Neutralizing Antibody Immobilizes West Nile Fever Virus Shell Proteins

Recently obtained cryoelectron microscope data has revealed how a human antibody binds to and neutralizes the virus that causes West Nile fever.

Investigators at Purdue University (West Lafayette, IN, USA) worked with the human monoclonal antibody CR4354, which had originally been obtained from a West Nile fever patient. They prepared pure FAB (antigen binding fragment) segments from the antibody and used these peptides in conjunction with cryoelectron microscopy and X-ray crystallography to study the interaction of the antibody with the West Nile virus.

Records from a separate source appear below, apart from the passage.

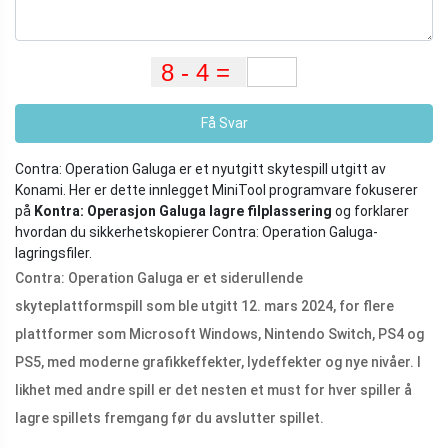
Få Svar
Contra: Operation Galuga er et nyutgitt skytespill utgitt av
Konami. Her er dette innlegget MiniTool programvare fokuserer
på
Kontra: Operasjon Galuga lagre filplassering
og forklarer
hvordan du sikkerhetskopierer Contra: Operation Galuga-
lagringsfiler.
Contra: Operation Galuga er et siderullende
skyteplattformspill som ble utgitt 12. mars 2024, for flere
plattformer som Microsoft Windows, Nintendo Switch, PS4 og
PS5, med moderne grafikkeffekter, lydeffekter og nye nivåer. I
likhet med andre spill er det nesten et must for hver spiller å
lagre spillets fremgang før du avslutter spillet.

Results published in the November 2, 2010, issue of the journal Proceedings of the [U.S.] National Academy of Sciences (PNAS) revealed that each FAB segment attached to two adjacent protein molecules that comprise the outer shell of the virus. This cross-linking pattern was repeated over the entire viral shell, interlocking the 30 molecular "rafts” that make up the shell and preventing the structural changes needed for the virus to infect host cells.

"The antibody cross linking causes the virus to become rigid, and this rigidity prevents conformational changes to the virus needed to fuse with host cells,” said senior author Dr. Michael Rossmann, professor of biological sciences at Purdue University.

"There are many antibodies that can neutralize West Nile virus,” said Dr. Rossmann. "These findings concern a specific antibody, called CR4354. It uses an unusual approach to neutralize the virus. Normally an antibody binds to a single molecule, but now we see this cross linking, which is quite clever because it ties everything rigidly together.”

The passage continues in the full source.